6 The minimum commission that may be charged under paragraph (k) of the table in clause 1 is $300 a year.
7 The commission chargeable under this Schedule is exclusive of any goods and services tax payable on the commission.
Rebecca Kitteridge,
Clerk of the Executive Council.
This note is not part of the regulations, but is intended to indicate their general effect.
These regulations, which come into force on 1 July 2009, revoke and replace the Maori Trust Office Regulations 1954 (the 1954 Regulations). However, regulations 3 to 5A of the 1954 Regulations have not been reviewed. They are carried forward, as described below. Regulations 7 to 10 of the 1954 Regulations have been superseded by new provisions, reflecting the new structure set up for the Māori Trustee by the Māori Trustee Amendment Act 2009.

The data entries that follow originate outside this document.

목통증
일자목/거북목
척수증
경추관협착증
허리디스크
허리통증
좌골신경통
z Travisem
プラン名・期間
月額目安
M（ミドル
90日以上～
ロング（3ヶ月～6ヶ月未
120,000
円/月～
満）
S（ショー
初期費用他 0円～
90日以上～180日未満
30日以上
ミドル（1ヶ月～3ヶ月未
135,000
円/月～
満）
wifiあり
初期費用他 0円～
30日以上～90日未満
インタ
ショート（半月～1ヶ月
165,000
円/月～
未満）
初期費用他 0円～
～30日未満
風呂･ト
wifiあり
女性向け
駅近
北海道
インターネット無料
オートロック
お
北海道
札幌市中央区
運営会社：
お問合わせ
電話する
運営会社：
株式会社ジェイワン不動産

The new provisions support the requirement for the Māori Trustee to act independently in managing the funds held in the Common Fund for the benefit of the beneficial owners of the funds.
The new provisions are concerned with certain aspects of the management of the Common Fund. They apply to the process of calculating and paying the distributable income into the accounts that comprise the Common Fund; they do not affect the process of making payments out of accounts in the Common Fund, paying funds into individual accounts, or other functions. The new provisions are—
regulation 7, which provides for a reasonable management fee (plus goods and services tax, if any) to be charged by the Māori Trustee for activities relevant to the management of the funds held in the Common Fund and, to the extent that the Māori Trustee has charged a commission or fee in relation to such an activity, a management fee is not able to be charged in addition to any commission or other fee collected for the same activity:
regulation 8, which requires distributable income for each account to be calculated monthly on the balance held in each account on the last day of the month:
regulation 9, which provides for the apportionment of distributable income by requiring income to be paid into each account held in the Common Fund in the same proportion as each account contributes to that Fund; it also requires payments to be made on 1 April in each year, although it does not prevent payments being made at other times as well if the Māori Trustee considers that circumstances make that appropriate, for example, if an account holder wishes permanently to withdraw all the funds in the account at another time, the Māori Trustee may calculate and pay the distributable income relating to that account without waiting until 1 April; this regulation also provides transitionally for the first 9 months of operation after the Māori Trustee Amendment Act 2009 and these regulations come into force on 1 July 2009:
regulation 10, which sets out certain disclosure requirements, the time by which a report on the payment must be made to the holder of each account in the Common Fund, the discretion of the Māori Trustee as to the delivery of the report, and the obligations on the Māori Trustee in relation to account holders who cannot be contacted.
The provisions of the 1954 Regulations that have not been reviewed are being carried forward without change as to their scope and content, but drafting changes have been made to update certain cross-references, simplify their presentation, and better reflect current drafting style. The regulations replicating the regulations retained from the 1954 Regulations are—
regulation 3 (former regulation 3), which defines “estate”
:
regulation 4 and the Schedule (former regulation 4), which specify the matters for which the Māori Trustee may charge commission and the rate that applies in each case:
regulations 5 and 6 (former regulations 5 and 5A), which set out the fees payable by or to the Māori Trustee in relation to specified matters.
Date of notification in Gazette: 18 June 2009.
These regulations are administered by Te Puni Kōkiri.